Self-Help Strategies
There are a number of self-help strategies a person with this condition can employ to help with the symptoms and everyday life challenges.
- Actively participate in your treatment. Ask questions, and always voice your concerns. Advocate for yourself and your needs.
- Monitor your mood, sleep, stressors, cognitive function, and overall quality of life (you can find charting tools online). This helps you identify how well your medication is actually working, and to better understand what triggers your episodes. It also helps you identify warning signs that an episode is coming on, so you can address it quickly.
- Make it easy to take your medication by having a pillbox, setting reminders on your phone, and linking it to another ritual (e.g., brushing your teeth, making coffee).
- Establish a daily routine. Create a calming evening routine. Try to go to sleep and wake up around the same time every day. (Sleep deprivation triggers mania.) Find enjoyable ways to move your body.
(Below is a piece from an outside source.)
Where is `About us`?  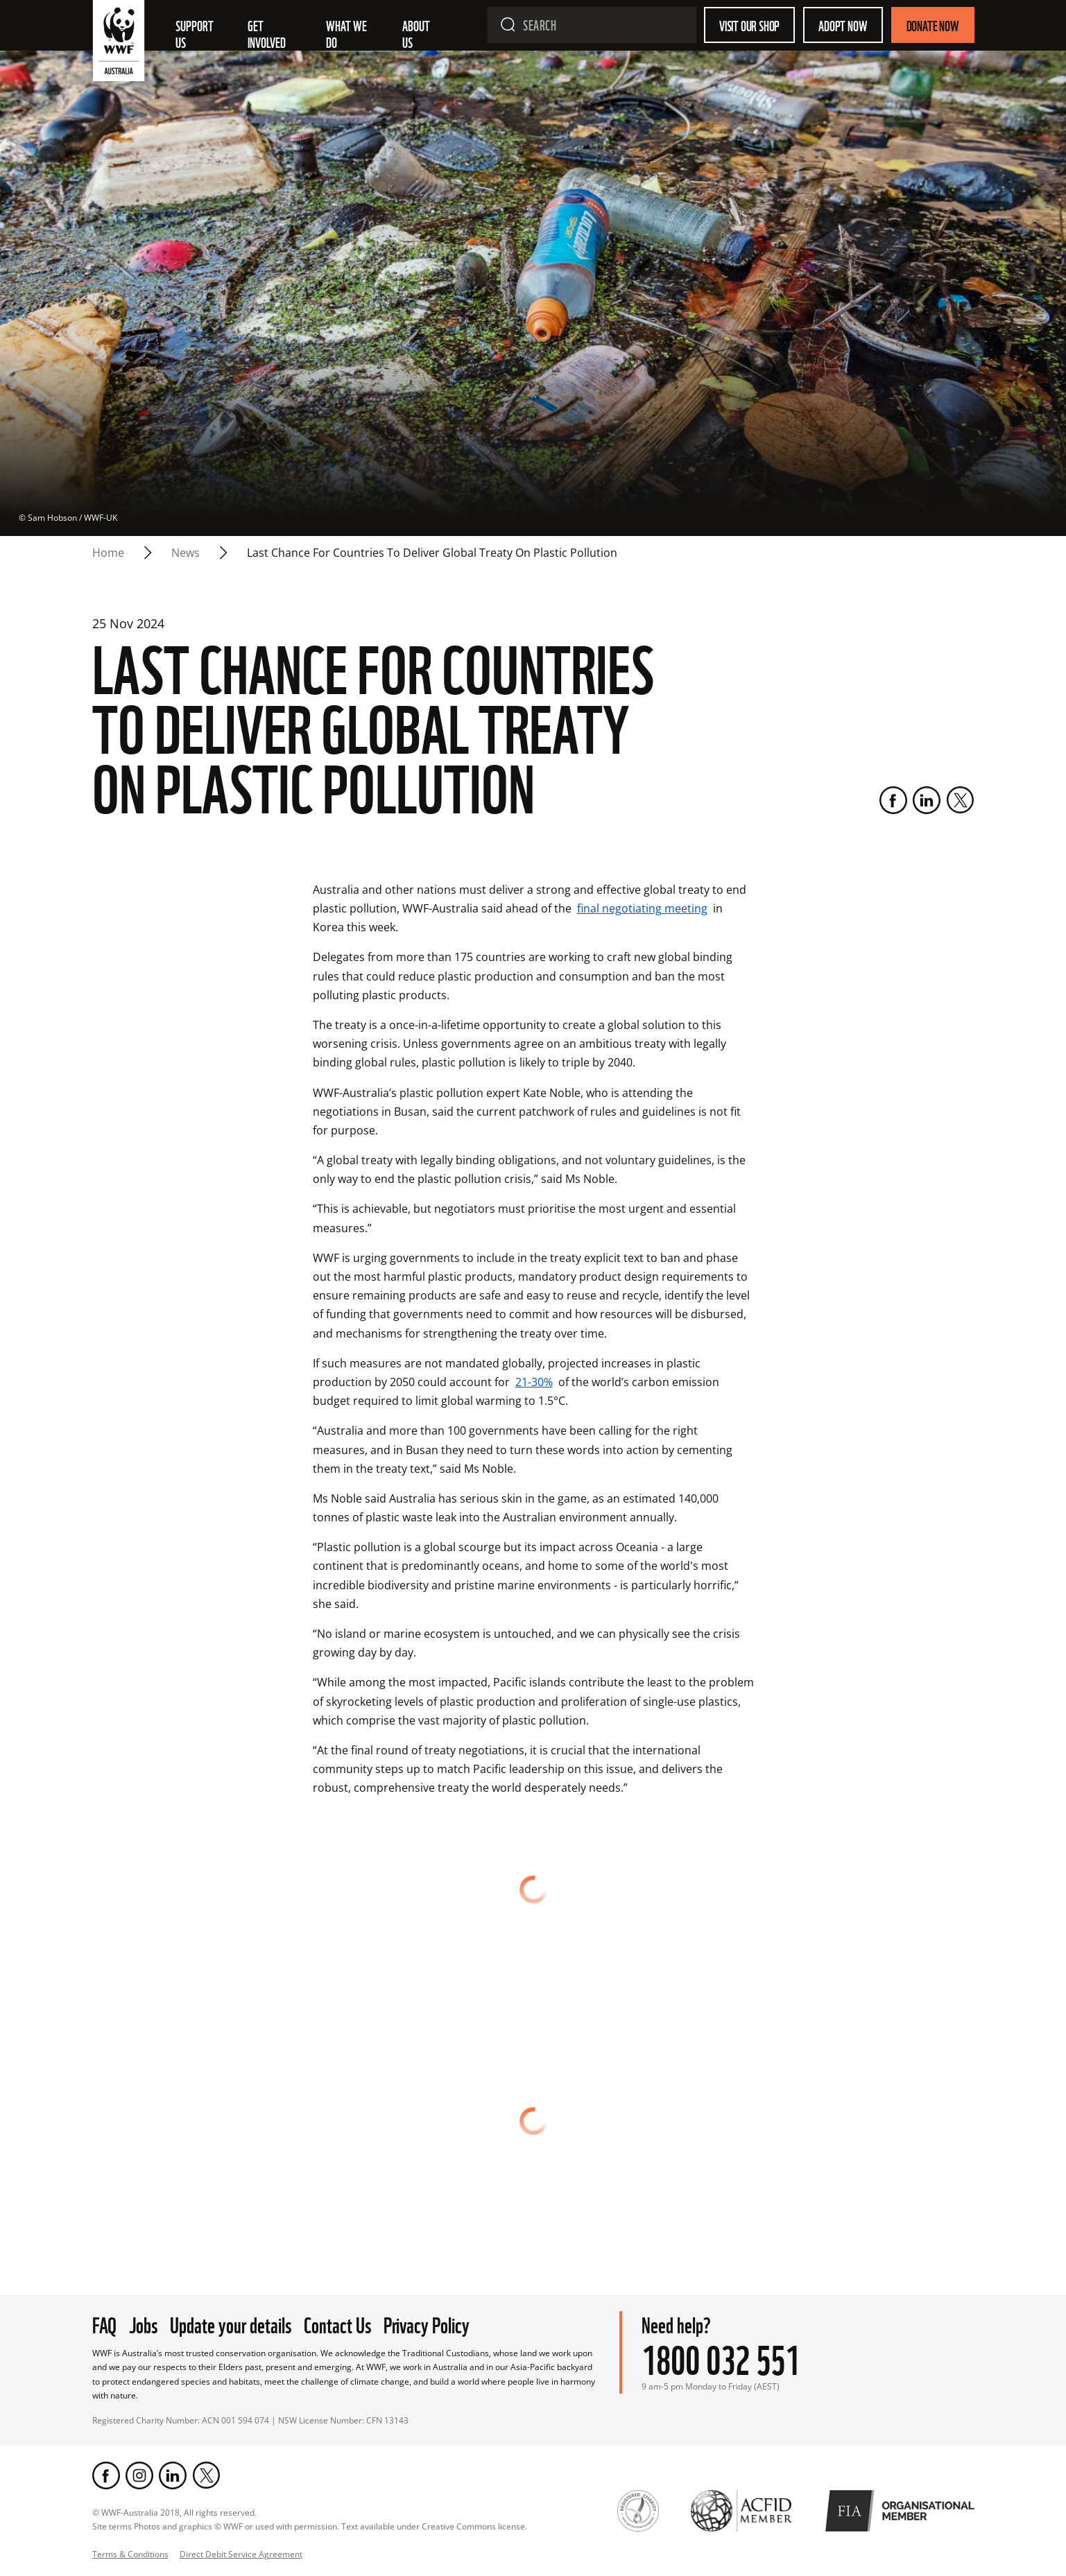 About us is located at coordinates (417, 33).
- Have a safety plan with warning signs, coping strategies, and support resources. Over 70 percent of suicide attempts and deaths happen during the depressive phase of bipolar disorder, so it’s imperative to know precisely what to do when you’re in that phase.
- Join an in-person or online support group. For instance, check out LifeHelper’s Bipolar Support Group.
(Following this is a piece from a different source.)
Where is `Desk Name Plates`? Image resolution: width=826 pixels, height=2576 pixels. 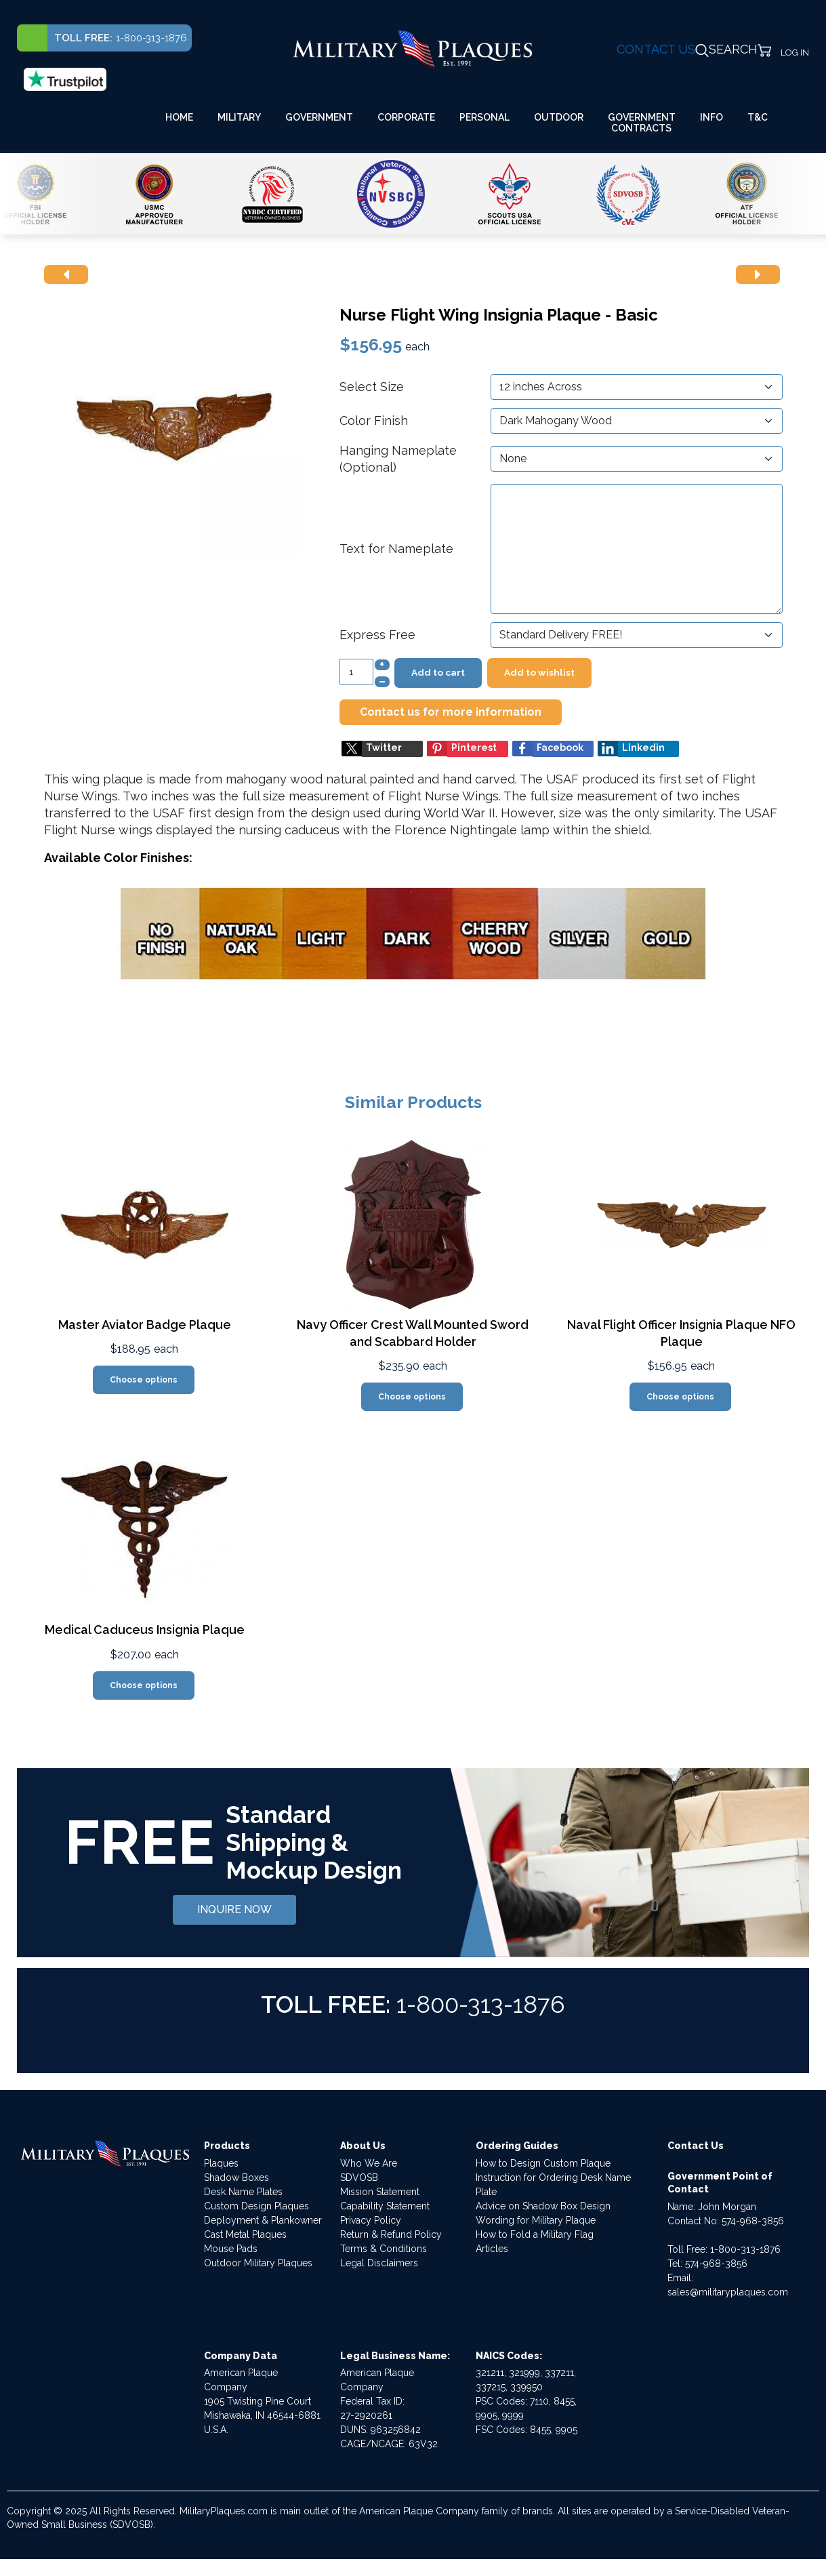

- Find healthy ways to manage stress that work for you. This might be anything from meditating to gardening to swimming to taking walks.
References
American Psychiatric Association. (2013). Diagnostic and statistical manual of mental disorders, Fifth edition. Arlington, VA.
Bipolar disorder. Beck Institute for Cognitive Behavior Therapy. Retrieved from https://beckinstitute.org/detail/bipolar-disorder/.
Caponigro, J.M. & Lee, E.H. (2012). Bipolar Disorder: A Guide for the Newly Diagnosed. New Harbinger.
Fink, C. & Kraynak, J. (2015). Bipolar Disorder For Dummies. For Dummies, New York.
National Institute of Mental Health. (2019). Bipolar disorder. Retrieved from https://www.nimh.nih.gov/health/publications/bipolar-disorder/index.shtml on March 28, 2019.
Yatham LN, Kennedy SH, Parikh SV, et al. (2018). Canadian Network for Mood and Anxiety Treatments (CANMAT) and International Society for Bipolar Disorders (ISBD) 2018 guidelines for the management of patients with bipolar disorder. Bipolar Disorders, 20, 97–170.